Bu çok doğru bir sözdür. Şimdi bunu yapmaya çalışıyorlar. TSK’yı bölmeye, yıpratmaya uğraşıyorlar. TSK aleyhine bir hava yaratmaya çalışıyorlar, onu hedef alıyorlar. Demirel’in bu sözünün ne kadar doğru olduğu anlaşılıyor.
Benim söyleyeceğim budur.

‘Encümen-i Daniş nedir?’

Eski MGK Genel Sekreteri Tuncer Kılınç’a, Encümen-i Daniş sorulmuş. Bu heyete sizin de dahil olduğunuzu söylüyorlar. Encümen-i Daniş nedir?
- Encümen-i Daniş 1850 yılından beri var olan bir gelenek. Üst düzeyde görev yapmış insanların bir araya gelip ülke meselelerini konuştukları sohbet toplantıları. Bu geleneği biz de sürdürüyoruz. 15 günde bir araya gelip konuşuyoruz. Sonra yapılan tespitleri, varılan sonuçları yazılı hale getirip Cumhurbaşkanı’na, Başbakan’a gönderiyoruz. Belki ülkeye bir hizmet olur diye.

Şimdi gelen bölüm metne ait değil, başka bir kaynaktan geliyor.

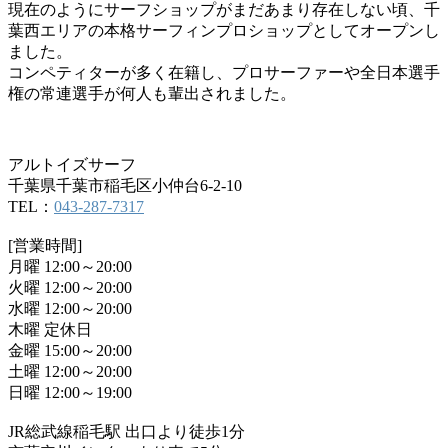
現在のようにサーフショップがまだあまり存在しない頃、千
葉西エリアの本格サーフィンプロショップとしてオープンし
ました。
コンペティターが多く在籍し、プロサーファーや全日本選手
権の常連選手が何人も輩出されました。
アルトイズサーフ
千葉県千葉市稲毛区小仲台6-2-10
TEL：
043-287-7317
[営業時間]
月曜 12:00～20:00
火曜 12:00～20:00
水曜 12:00～20:00
木曜 定休日
金曜 15:00～20:00
土曜 12:00～20:00
日曜 12:00～19:00
JR総武線稲毛駅 出口より徒歩1分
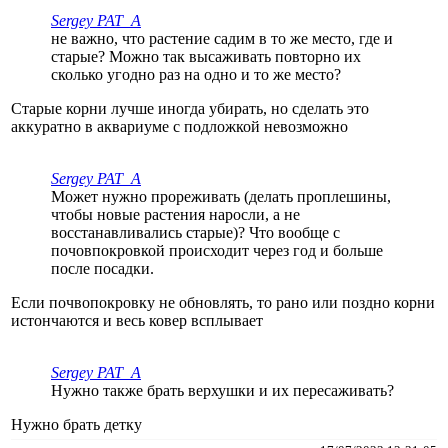
Sergey PAT_A
не важно, что растение садим в то же место, где и
старые? Можно так высаживать повторно их
сколько угодно раз на одно и то же место?
Старые корни лучше иногда убирать, но сделать это
аккуратно в аквариуме с подложкой невозможно
Sergey PAT_A
Может нужно прореживать (делать проплешины,
чтобы новые растения наросли, а не
восстанавливались старые)? Что вообще с
почовпокровкой происходит через год и больше
после посадки.
Если почвопокровку не обновлять, то рано или поздно корни
истончаются и весь ковер всплывает
Sergey PAT_A
Нужно также брать верхушки и их пересаживать?
Нужно брать детку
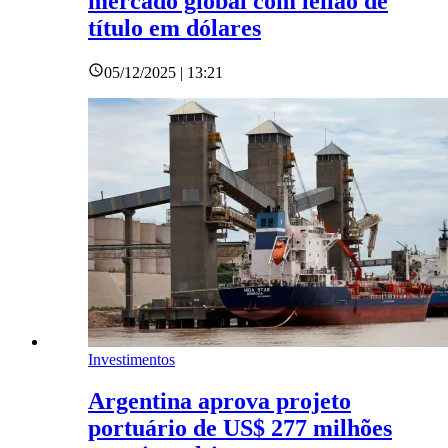
mercado global com leilão de
título em dólares
05/12/2025 | 13:21
Investimentos
Argentina aprova projeto
portuário de US$ 277 milhões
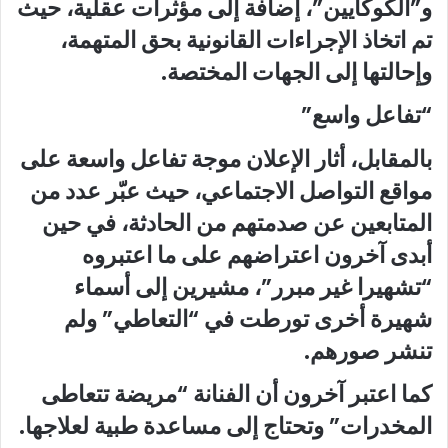
و”الكوكايين”، إضافة إلى مؤثرات عقلية، حيث
تم اتخاذ الإجراءات القانونية بحق المتهمة،
وإحالتها إلى الجهات المختصة.
“تفاعل واسع”
بالمقابل، أثار الإعلان موجة تفاعل واسعة على
مواقع التواصل الاجتماعي، حيث عبّر عدد من
المتابعين عن صدمتهم من الحادثة، في حين
أبدى آخرون اعتراضهم على ما اعتبروه
“تشهيرا غير مبرر”، مشيرين إلى أسماء
شهيرة أخرى تورطت في “التعاطي” ولم
تنشر صورهم.
كما اعتبر آخرون أن الفنانة “مريضة تتعاطى
المخدرات” وتحتاج إلى مساعدة طبية لعلاجها.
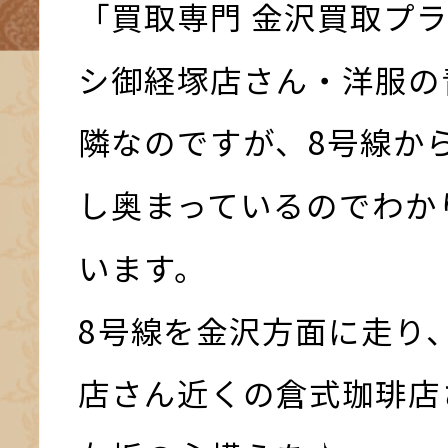
「買取専門 金沢買取プ
シ御経塚店さん・洋服の
隣なのですが、8号線か
し奥まっているのでわか
います。
8号線を金沢方面に走り
店さん近くの倉式珈琲店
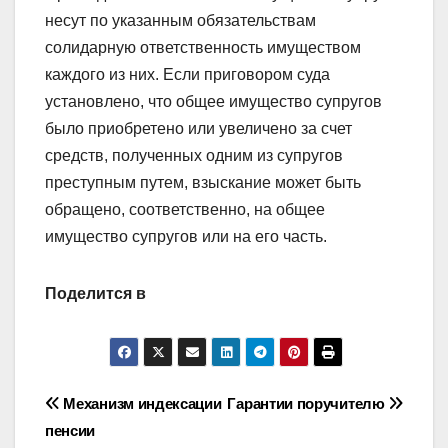
несут по указанным обязательствам
солидарную ответственность имуществом
каждого из них. Если приговором суда
установлено, что общее имущество супругов
было приобретено или увеличено за счет
средств, полученных одним из супругов
преступным путем, взыскание может быть
обращено, соответственно, на общее
имущество супругов или на его часть.
Поделится в
Навигация
Механизм индексации
Гарантии поручителю
пенсии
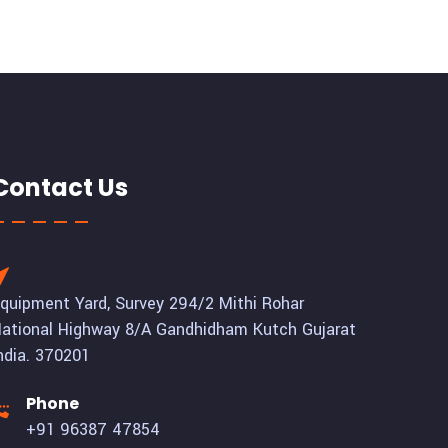
Contact Us
quipment Yard, Survey 294/2 Mithi Rohar
ational Highway 8/A Gandhidham Kutch Gujarat
ndia. 370201
Phone
+91 96387 47854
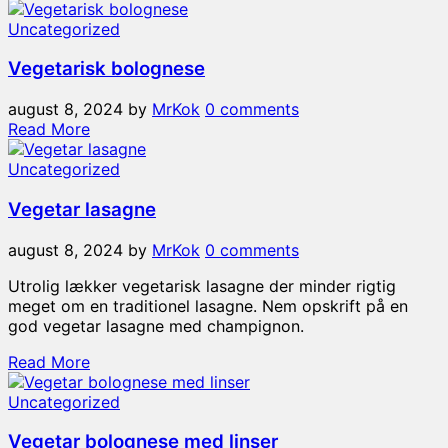
Uncategorized
Vegetarisk bolognese
august 8, 2024
by
MrKok
0 comments
Read More
Uncategorized
Vegetar lasagne
august 8, 2024
by
MrKok
0 comments
Utrolig lækker vegetarisk lasagne der minder rigtig
meget om en traditionel lasagne. Nem opskrift på en
god vegetar lasagne med champignon.
Read More
Uncategorized
Vegetar bolognese med linser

Bugünkü Encümen-i Daniş toplantılarında kimler var?
- Üst düzeyde görev yapmış, devlet tecrübesi olan emekli insanlar var. Başkanımız, eski Meclis Başkanı Necmettin Karaduman’dı. Ondan sonra Prof. Dr. Sefa Reisoğlu başkan oldu. Bülend Ulusu var, ben varım, Sayın Kıvrıkoğlu var, Mustafa Aysan var, İlter Türkmen var. Necdet Üruğ var. Özden Sanberk, Köksal Sönmez gibi isimler var. Bu gibi devlet tecrübesi olan, üst düzey görevler yapmış isimler var. Biz bir araya gelip ülke meseleleri üzerine sohbet ediyoruz.

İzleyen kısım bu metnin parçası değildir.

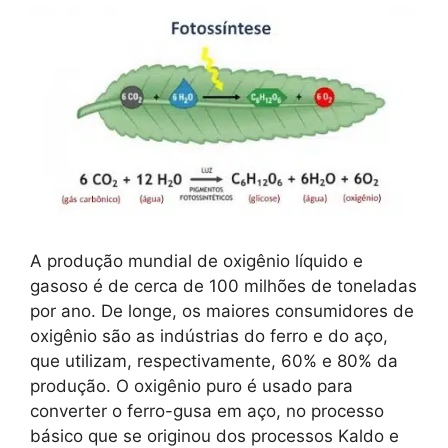
A produção mundial de oxigênio líquido e
gasoso é de cerca de 100 milhões de toneladas
por ano. De longe, os maiores consumidores de
oxigênio são as indústrias do ferro e do aço,
que utilizam, respectivamente, 60% e 80% da
produção. O oxigênio puro é usado para
converter o ferro-gusa em aço, no processo
básico que se originou dos processos Kaldo e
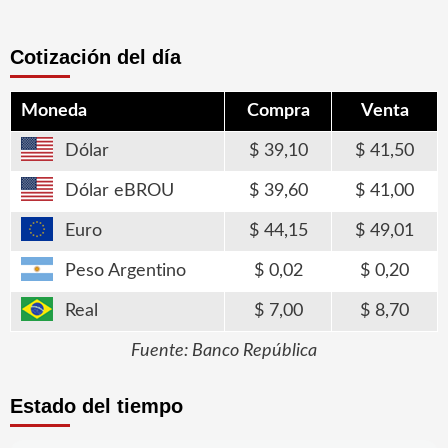
Cotización del día
Moneda
Compra
Venta
Dólar
39,10
41,50
Dólar eBROU
39,60
41,00
Euro
44,15
49,01
Peso Argentino
0,02
0,20
Real
7,00
8,70
Fuente: Banco República
Estado del tiempo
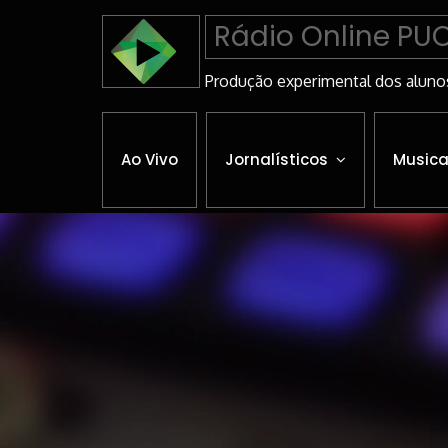
Skip
Rádio Online PU
to
Content
Produção experimental dos aluno
Ao Vivo
Jornalísticos
Musica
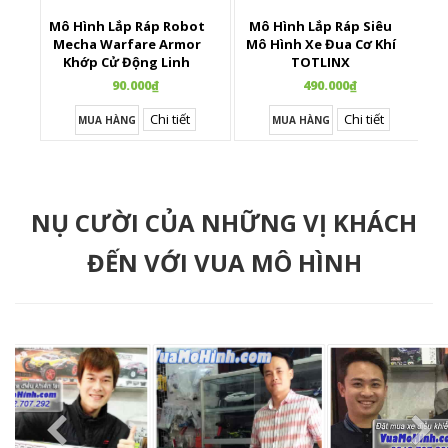
Mô Hình Lắp Ráp Robot
Mô Hình Lắp Ráp Siêu
X
Mecha Warfare Armor
Mô Hình Xe Đua Cơ Khí
Khớp Cử Động Linh
TOTLINX
Hoạt
90.000₫
490.000₫
Chi tiết
Chi tiết
MUA HÀNG
MUA HÀNG
NỤ CƯỜI CỦA NHỮNG VỊ KHÁCH
ĐẾN VỚI VUA MÔ HÌNH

Sonra başkan olarak Sayın Reisoğlu bunları kaleme alıyor ve Cumhurbaşkanı’na, Başbakan’a gönderiyor. Mesela Sayın Ahmet Necdet Sezer, bunları çok faydalı bulurdu. Yararlandığını söylerdi. Göndermemizi isterdi.
Encümen-i Daniş’in ebediyete intikal etmiş üyelerinden bazılarını da zikredeyim ki bu heyetin nasıl bir heyet olduğunu kamuoyumuz da öğrensin.
Mesela şu isimler var: Ali Fuat Cebesoy, Rauf Orbay, Refet Bele, Hasan Saka, Falih Rıfkı Atay, Hüseyin Cahit Yalçın, Tayfur Sökmen, Feridun Cemal Erkin, Kazım Orbay, Memduh Tağmaç, Cihat Baban, Sadi Irmak, Kemal Kayacan, Celal Eyiceoğlu, Asım Gürbüz, Fahrettin Altay, İrfan Özaydınlı.
İşte bu gibi devlet tecrübesi olan isimlerin bir araya geldiği heyet, ülke meseleleri üzerine sohbet ediyor. Görüşler tespit ediyorlar. Bu tür insanlardan bu ülkeye zarar gelir mi? Herkes kendi uzmanı olduğu konuyu izliyor, anlatıyor. Bu heyette 1959-60 Zürich, Londra antlaşmalarına imza atmış insanlar var. Memleketine faydalı olmaya çalışıyor. Böyle bir heyetin ortaya atılan saçma sapan iddialarla bir ilgisi olabilir mi?